Antibodies may be conjugated to oligonucleotides containing sample barcode sequences and a polyA tail. Oligonucleotides may be conjugated to antibodies by streptavidin-biotin conjugation using the LYNX Rapid Streptavidin Antibody Conjugation Kit (Bio-Rad, USA), according to manufacturer's instructions with modifications. Specifically, Applicants can label 15 μg of antibody with 10 μg of streptavidin. At this ratio, up to two streptavidin tetramers can theoretically be conjugated to one antibody, which results in 4-8 binding sites for biotin on each antibody. DNA-oligonucleotides can be purchased and/or synthesized with a 5′ biotin modification or with a 5′ amine modification and biotinylated using NHS-chemistry according to manufacturer's instructions (EZ Biotin S-S NHS, Thermo Fisher Scientific, USA). The disulfide bond allows separation of the oligo from the antibody with reducing agents. Separation of the oligo from the antibody may not be needed for all applications. Excess Biotin-NHS can be removed by gel filtration (Micro Biospin 6, Bio-Rad) and ethanol precipitation. Streptavidin-labelled antibodies can be incubated with biotinylated oligonucleotides in excess (1.5× theoretically available free streptavidin) overnight at 4° C. in PBS containing 0.5M NaCl and 0.02% Tween. Unbound oligo can be removed from antibodies using centrifugal filters with a 100 KDa MW cutoff (Millipore, USA). Removal of excess oligo can be verified by 4% agarose gel electrophoresis. Antibody-oligo conjugates can be stored at 4° C. supplemented with sodium azide and BSA.

Cells can be labeled with oligonucleotide linked antibodies by resuspending cells in cold PBS containing 2% BSA and 0.01% Tween (PBT) and filtering through 40 μm cell strainers (Falcon, USA) to remove potential clumps and large particles. Cells can be incubated for 10 minutes with Fc receptor block (TruStain FcX, BioLegend, USA) to block non-specific antibody binding. Subsequently cells can be incubated in with mixtures of barcoded antibodies for 5-30 minutes at 4° C. Cells can be washed 1-3× by resuspension in PBS containing 2% BSA and 0.01% Tween, followed by centrifugation (about 480×g 5 minutes) and supernatant exchange. After the final wash, cells can be resuspended at appropriate cell concentration for library construction applications (e.g., Drop-seq, 10× Genomics, or split-pool applications).

In some embodiments, the invention may include specific binding molecules that bind substantially or preferentially only to a defined target such as a polypeptide protein, enzyme, polysaccharide, oligonucleotide, DNA, RNA, recombinant vector or a small molecule. In an example, a “capture moiety specific binding molecule” is capable of binding to a capture moiety that is linked to a nucleic acid, such as a nucleic acid barcode.

A nucleic acid-specific binding molecule binds substantially only to the defined nucleic acid, such as RNA, or to a specific region within the nucleic acid.

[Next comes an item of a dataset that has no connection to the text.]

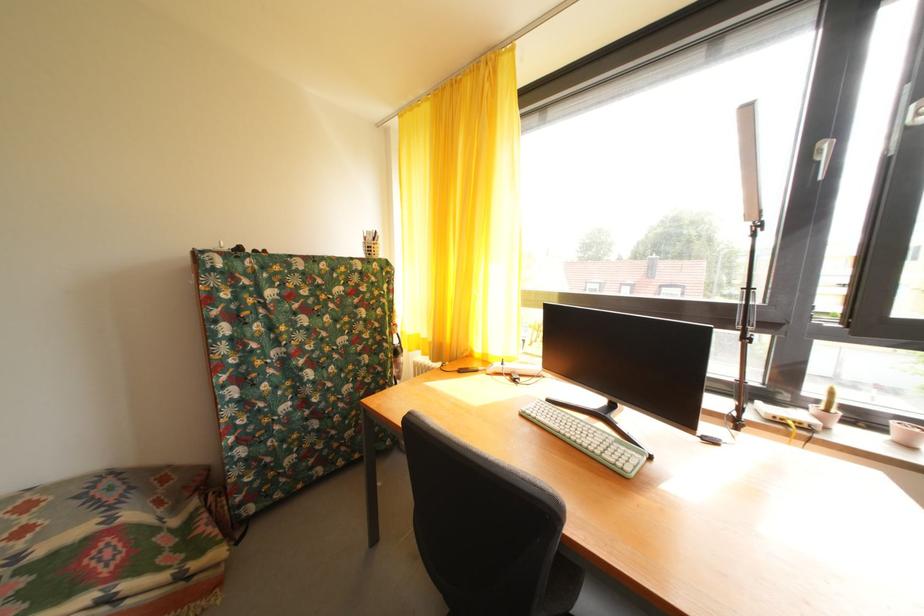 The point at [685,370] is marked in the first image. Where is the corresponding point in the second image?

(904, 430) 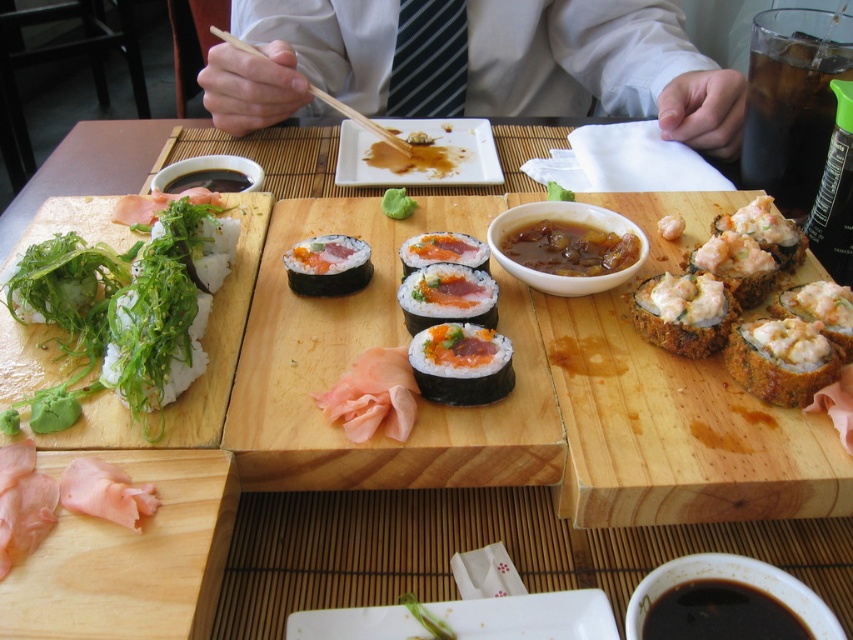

In some embodiments a specific binding molecule is a nucleic acid barcode, that specifically binds to a target nucleic acid of interest.

A protein-specific binding molecule binds substantially only the defined protein, or to a specific region within the protein. For example, a “specific binding molecule” includes antibodies and other agents that bind substantially to a specified polypeptide. Antibodies can be monoclonal or polyclonal antibodies that are specific for the polypeptide, as well as immunologically effective portions (“fragments”) thereof. The determination that a particular molecule binds substantially only to a specific polypeptide may readily be made by using or adapting routine procedures. One suitable in vitro assay makes use of the Western blotting procedure (described in many standard texts, including Harlow and Lane, Using Antibodies: A Laboratory Manual, CSHL, New York, 1999).

In specific embodiments, the DNA tags may be amplified to generate sequencing amplicons and the target protein abundance may be quantified based at least in part on sequencing of amplicons.

The bound proximity dependent probes may be linked by ligation, splinted ligation, hybridization, or proximity extension, as described in, but not necessarily limited to, Gullberg et al. (PNAS 101(22):8420-8424 (2004)); Fredriksson et al. (Nat Biotechnol 20(5):473-477 (2002)); Soderberg et al. Nat Methods 3(12):995-1000 (2006)); Greenwood et al. Biomol Detect Quantif 4:10-16 (2015); Maroney et al. Nat Protocol 3(2):279-287 (2008).

In certain example embodiments, the methods for genotyping single cells rely, at least in part, on ligation dependent probes. A ligation dependent probe is a probe that comprises a target binding region configured to bind a target polynucleotide and a primer binding site region. Ligation dependent probes may be used in a set of two or more. Ligation dependent probes may comprise a set of individual ligation dependent probes, with each individual ligation dependent probe configured to hybridize to a specific target nucleic acid sequence on a target polynucleotide. Target sequences on the target polynucleotide are selected to be close enough in distance on the target polynucleotide such that ligation dependent probes hybridized to said target nucleic acid sequences may be subsequently ligated together. Accordingly, in certain embodiments, ligation dependent probe pairs may bind within 1 nucleotides of on another. In some embodiments, the ligation dependent probe pairs may bind within 2 to 500 nucleotides of one another, the gap between which is filled through polymerase extension, or another polynucleotide filler, prior to ligation. Alternatively, a ligation dependent probe may be a single molecule comprising two or more target binding regions connected by linker sequences. The target binding regions comprise a nucleic acid sequence selected to hybridize to a target region on a target polynucleotide. Linker sequences are selected such that the molecule may adapt a conformation that allows the individual target binding regions to hybridize to adjacent regions on the target polynucleotide. Target sequences on the target polynucleotide are selected to be close enough in distance on the target polynucleotide such that ligation dependent probes hybridized to said target nucleic acid sequences may be subsequently ligated together. Accordingly, in certain embodiments, ligation dependent probe pairs may bind within 1, 2, 3, 4, or 5 nucleotides of one another. In certain example embodiments, the ligation dependent probes comprising two or more target binding regions may be based on molecule inversion probes (MIP), or “padlock probes.” See e.g. Niedzicka et al. Sci Rep. 2016; 6:24501.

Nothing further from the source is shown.